Flüchtlinge, Mutmacher, Friedensgebet mit Kinderchor
Silsila Mahbub ist ein Mensch, wie der Papst sie sich wünscht. Die Freiwillige der Caritas in Sofia mit Migrationshintergrund begrüßt Franziskus am Morgen im Flüchtlingszentrum Vazhdebra am Rand der bulgarischen Hauptstadt. Sie erzählt von ihrer Arbeit mit Migrantenkindern und warum sie dies tut: "Gemäß Ihrem Appell, den Schwächsten nahe zu sein, helfen wir jenen, die nach Bulgarien gekommen sind."

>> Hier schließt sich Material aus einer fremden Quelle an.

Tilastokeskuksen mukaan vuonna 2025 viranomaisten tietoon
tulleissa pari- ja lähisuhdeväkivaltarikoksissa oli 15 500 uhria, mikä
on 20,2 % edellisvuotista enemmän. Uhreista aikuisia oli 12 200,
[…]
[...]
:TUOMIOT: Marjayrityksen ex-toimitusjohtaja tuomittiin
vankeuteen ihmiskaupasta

Vor allem kümmern sich Mahbub und andere freiwillige Mitarbeiter der Caritas, des UNHCR und Roten Kreuzes um die Kinder, die meist aus Irak und Syrien stammen: Ausflüge, Einführungen in die Kultur des Landes, Sprachkurse und Hilfe bei Behördengängen. Das frisch renovierte Aufnahmezentrum, in dem die Migranten frei ein- und ausgehen können, wirkt wie für den Papstbesuch inszeniert. Dass es wegen Renovierungsmaßnahmen monatelang geschlossen war und erst vor zwei Monaten wiedereröffnet wurde, liegt aber nicht am Papst, sondern an der EU-Kommission.
Die hatte die Regierung in Sofia dringend ermahnt, unter anderem die Infrastruktur für Migranten und Flüchtlinge zu verbessern und auf EU-Standard zu bringen. Geschmückt mit Kinderzeichnungen und einer blitzsauberen Gemeinschaftsküche wirkt es wie ein Vorzeigekulisse für den hohen Besuch.

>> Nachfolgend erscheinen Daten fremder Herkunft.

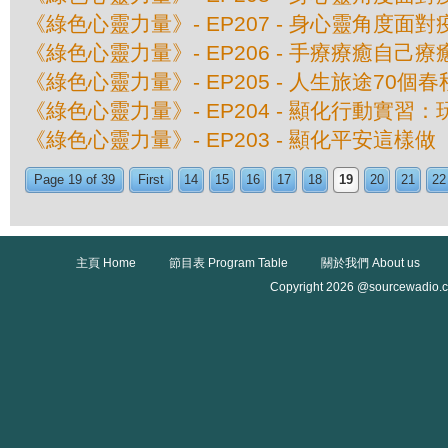
《綠色心靈力量》- EP207 - 身心靈角度面
《綠色心靈力量》- EP206 - 手療療癒自己
《綠色心靈力量》- EP205 - 人生旅途70個春
《綠色心靈力量》- EP204 - 顯化行動實習
《綠色心靈力量》- EP203 - 顯化平安這樣做
Page 19 of 39
First
14
15
16
17
18
19
20
21
22
主頁 Home
節目表 Program Table
關於我們 About us
Copyright 2026 @sourcewadio.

Der Papst macht keine vielen Worte, sagt nur, die Welt der Flüchtlinge und Migranten sei "ein Kreuz der Menschheit und ein Kreuz, das viele Menschen erleiden". Vor allem will Franziskus in Bulgarien wie in anderen Ländern ein Zeichen setzen. Bereits am Sonntag hatte Franziskus an Regierung und Politiker appelliert, sich Migranten nicht zu verschließen.

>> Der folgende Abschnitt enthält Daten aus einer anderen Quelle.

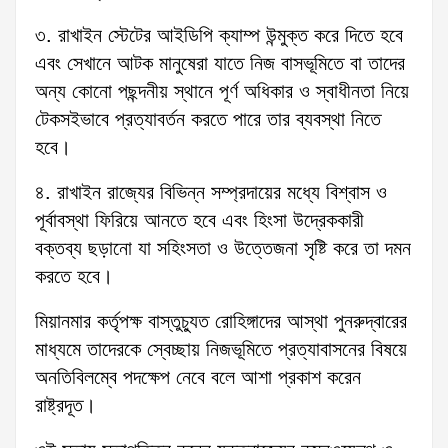
৩. রাখাইন স্টেটের আইডিপি ক্যাম্প উন্মুক্ত করে দিতে হবে
এবং সেখানে আটক মানুষেরা যাতে নিজ বাসভূমিতে বা তাদের
অন্য কোনো পছন্দনীয় স্থানে পূর্ণ অধিকার ও স্বাধীনতা নিয়ে
টেকসইভাবে প্রত্যাবর্তন করতে পারে তার ব্যবস্থা নিতে
হবে।
৪. রাখাইন রাজ্যের বিভিন্ন সম্প্রদায়ের মধ্যে বিশ্বাস ও
পূর্বাবস্থা ফিরিয়ে আনতে হবে এবং হিংসা উদ্রেককারী
বক্তব্য ছড়ানো যা সহিংসতা ও উত্তেজনা সৃষ্টি করে তা দমন
করতে হবে।
মিয়ানমার কর্তৃপক্ষ বাস্তুচ্যুত রোহিঙ্গাদের আস্থা পুনরুদ্বারের
মাধ্যমে তাদেরকে স্বেচ্ছায় নিজভূমিতে প্রত্যাবাসনের বিষয়ে
অনতিবিলম্বে পদক্ষেপ নেবে বলে আশা প্রকাশ করেন
রাষ্ট্রদূত।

Doch Bulgarien lehnt den im Dezember in Marokko beschlossenen UN-Migrationspakt ab; bei der Sicherung der EU-Außengrenzen vertritt das Land einen harten Kurs; Menschenrechtsorganisationen beklagen Gewaltanwendung gegenüber Flüchtlingen. Die meisten kommen aus Afghanistan, Irak, Syrien und Pakistan. Von den 2.540 Asylanträgen im Jahr 2018 wurden laut Landesstatistik fast alle Syrer, aber kaum Afghanen und nur jeder zehnte aus Irak anerkannt.
Bulgarien, das an die Türkei grenzt, ist für Flüchtlinge meist nur Durchgangsland. Im ärmsten EU-Land will in der Regel keiner bleiben. Auch etliche Bulgaren nicht. Seit 1990 haben rund 2 Millionen meist junge Bulgaren wegen mangelnder Zukunftschancen das Land gen Westen verlassen. Zwar hat sich die Lage seit dem EU-Beitritt gebessert, aber der Abstand zur übrigen EU ist noch groß.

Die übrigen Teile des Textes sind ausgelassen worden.